Course Descriptions
Computer Science
CS 522 Data Mining
Financial Markets
FM 492 Introduction to C/C++ Programming for Financial Markets
FM 530 Visual Basic and Databases for Financial Markets
Math
MATH 481 Introduction to Stochastic Processes with Applications
MATH 485 Introduction to Mathematical Finance
MATH 486 Mathematical Modeling I
MATH 512 Partial Differential Equations
MATH 513 PDEs for Finance*
MATH 542 Stochastic Processes
MATH 543 Introduction to Stochastic Analysis
MATH 544 Stochastic Dynamics
MATH 565 Monte Carlo Methods in Finance
MATH 582 Mathematical Finance*
MATH 583 Quantitative Modeling of Derivative Securities
MATH 584 Mathematical Portfolio and Investment Theory*
MATH 586 Theory and Practice of Fixed Income Modeling*
MATH 587 Theory and Practice of Modeling Credit Risk and Credit Derivatives*
MATH 589 Numerical Methods for PDEs
Finance
MSF 521 Financial Modeling I
MSF 522 Financial Modeling II
MSF 551 Futures, Options and OTC Derivatives
MSF 561 Financial Time Series Analysis
MSF 562 Econometric Analysis
MSF 571 Computational Finance I
MSF 572 Computational Finance II
MSF 573 Computational Finance III
CS 522 Data Mining
This course provides continued exploration of data mining algorithms. More sophisticated algorithms such as support vector machines will be studied in detail. Students will continuously study new contributions to the field. A large project will be required that encourages students to push the limits of existing data mining techniques. (Prerequisite: CS 422)

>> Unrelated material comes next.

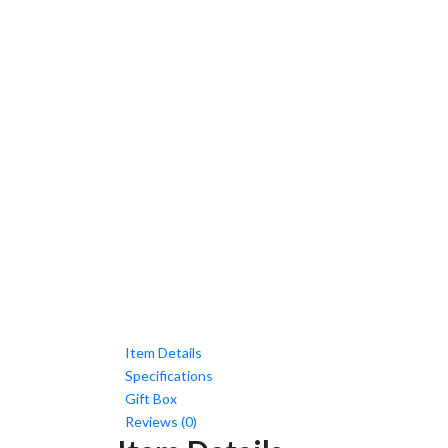
Item Details
Specifications
Gift Box
Reviews (0)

FM 492 Introduction to C/C++ Programming for Financial Markets
This course presents the ANSI C++ programming language. Students will study program design, including functions, arrays and strings, pointers, dynamic memory management, data structures and the Standard Template Library. Object-oriented design will be discussed, including the design and use of classes, overloading, inheritance and polymorphism. The focus will be to understand OOP concepts as they are applied to financial markets.

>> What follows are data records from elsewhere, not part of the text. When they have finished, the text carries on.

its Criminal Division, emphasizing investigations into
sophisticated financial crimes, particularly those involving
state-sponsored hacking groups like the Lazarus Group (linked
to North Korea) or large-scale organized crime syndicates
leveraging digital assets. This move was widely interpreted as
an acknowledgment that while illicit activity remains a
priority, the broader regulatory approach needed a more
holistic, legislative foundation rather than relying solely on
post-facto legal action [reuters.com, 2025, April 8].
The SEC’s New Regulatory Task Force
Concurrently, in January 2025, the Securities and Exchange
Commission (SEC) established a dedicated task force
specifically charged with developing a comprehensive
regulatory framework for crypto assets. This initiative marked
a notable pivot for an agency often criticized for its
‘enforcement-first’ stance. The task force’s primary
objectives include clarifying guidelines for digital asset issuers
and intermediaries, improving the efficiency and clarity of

FM 530 Visual Basic and Databases for Financial Markets
The course is designed to provide students with a comprehensive knowledge of the VB.NET programming environment that includes object oriented design using the .NET Framework. It will also cover relational database design, SQL, XML and the Unified Modeling Language. These tools will be used to create financial models using real time and historical market data. Students will develop financial applications using advanced Visual Basic tools. (Prerequisite: FM 506.)

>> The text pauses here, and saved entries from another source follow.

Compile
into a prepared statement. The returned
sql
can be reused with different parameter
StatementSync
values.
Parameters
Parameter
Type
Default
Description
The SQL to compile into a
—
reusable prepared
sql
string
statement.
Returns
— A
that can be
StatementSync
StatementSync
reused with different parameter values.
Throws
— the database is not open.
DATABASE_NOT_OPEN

MATH 481 Introduction to Stochastic Processes with Applications
This is an introductory course in stochastic processes. Its purpose is to introduce students into a range of stochastic processes, which are used as modeling tools in diverse fields of applications, especially in business applications. The course introduces the most fundamental ideas in the area of modeling and analysis of real World phenomena in terms of stochastic processes. The course covers different classes of Markov processes. It also presents some aspects of stochastic calculus with emphasis on the application to financial modeling and financial engineering. (Prerequisite: MATH 332 or MATH 333, MATH 475)
MATH 485 Introduction to Mathematical Finance
This is an introductory course in mathematical finance. Technical difficulty of the subject is kept at minimum by considering a discrete time framework. Nevertheless, the major ideas and concepts underlying modern mathematical finance and financial engineering will be explained and illustrated.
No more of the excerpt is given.